PERIPHERAL DEVICE SET 114 includes the set of peripheral devices of computer 101. Data communication connections between the peripheral devices and the other components of computer 101 may be implemented in various ways, such as Bluetooth connections, Near-Field Communication (NFC) connections, connections made by cables (such as universal serial bus (USB) type cables), insertion type connections (for example, secure digital (SD) card), connections made though local area communication networks and even connections made through wide area networks such as the Internet. In various embodiments, UI device set 123 may include components such as a display screen, speaker, microphone, wearable devices (such as goggles and smart watches), keyboard, mouse, printer, touchpad, game controllers, and haptic devices. Storage 124 is external storage, such as an external hard drive, or insertable storage, such as an SD card. Storage 124 may be persistent and/or volatile. In some embodiments, storage 124 may take the form of a quantum computing storage device for storing data in the form of qubits. In embodiments where computer 101 is required to have a large amount of storage (for example, where computer 101 locally stores and manages a large database) then this storage may be provided by peripheral storage devices designed for storing very large amounts of data, such as a storage area network (SAN) that is shared by multiple, geographically distributed computers. IoT sensor set 125 is made up of sensors that can be used in Internet of Things applications. For example, one sensor may be a thermometer and another sensor may be a motion detector.

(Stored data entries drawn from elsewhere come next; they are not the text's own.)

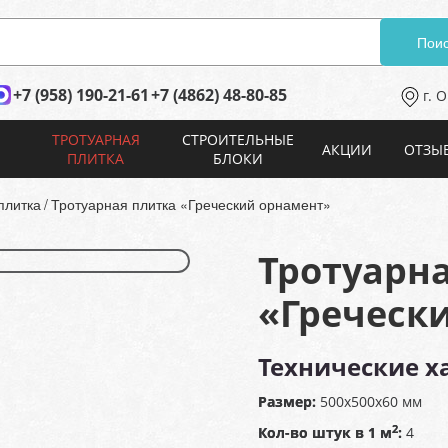
Поис
+7 (958) 190-21-61
+7 (4862) 48-80-85
г. 
ТРОТУАРНАЯ
СТРОИТЕЛЬНЫЕ
АКЦИИ
ОТЗЫ
ПЛИТКА
БЛОКИ
плитка
Тротуарная плитка «Греческий орнамент»
Тротуарн
«Греческ
Технические х
Размер:
500х500х60 мм
2
Кол-во штук в 1 м
:
4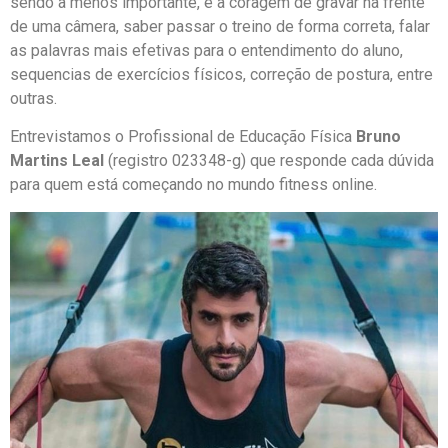
sendo a menos importante, é a coragem de gravar na frente
de uma câmera, saber passar o treino de forma correta, falar
as palavras mais efetivas para o entendimento do aluno,
sequencias de exercícios físicos, correção de postura, entre
outras.
Entrevistamos o Profissional de Educação Física
Bruno
Martins Leal
(registro 023348-g) que responde cada dúvida
para quem está começando no mundo fitness online.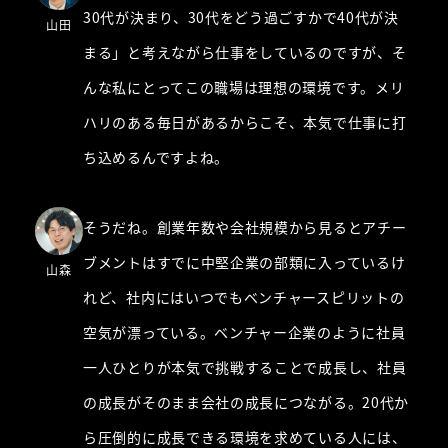
30代が決まり、30代をどう過ごすかで40代が決
山田
まる」と考えながら仕事をしているのですが、そ
んな私にとってこの職場は理想の環境です。メリ
ハリのある毎日があるからこそ、本気で仕事に打
ち込めるんですよね。
そうだね。創業年数や会社規模から見るとアチー
ブメントはすでに中堅企業の部類に入っているけ
山森
れど、社内にはいつでもベンチャースピリットの
空気が漂っている。ベンチャー企業のように社員
一人ひとりが本気で挑戦することで成長し、社員
の成長がそのまま会社の成長につながる。20代か
ら圧倒的に成長できる環境を求めている人には、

NETWORK MODULE 115 is the collection of computer software, hardware, and firmware that allows computer 101 to communicate with other computers through WAN 102. Network module 115 may include hardware, such as modems or Wi-Fi signal transceivers, software for packetizing and/or de-packetizing data for communication network transmission, and/or web browser software for communicating data over the Internet. In some embodiments, network control functions and network forwarding functions of network module 115 are performed on the same physical hardware device. In other embodiments (for example, embodiments that utilize software-defined networking (SDN)), the control functions and the forwarding functions of network module 115 are performed on physically separate devices, such that the control functions manage several different network hardware devices. Computer readable program instructions for performing the inventive methods can typically be downloaded to computer 101 from an external computer or external storage device through a network adapter card or network interface included in network module 115.
WAN 102 is any wide area network (for example, the Internet) capable of communicating computer data over non-local distances by any technology for communicating computer data, now known or to be developed in the future. In some embodiments, the WAN may be replaced and/or supplemented by local area networks (LANs) designed to communicate data between devices located in a local area, such as a Wi-Fi network. The WAN and/or LANs typically include computer hardware such as copper transmission cables, optical transmission fibers, wireless transmission, routers, firewalls, switches, gateway computers and edge servers.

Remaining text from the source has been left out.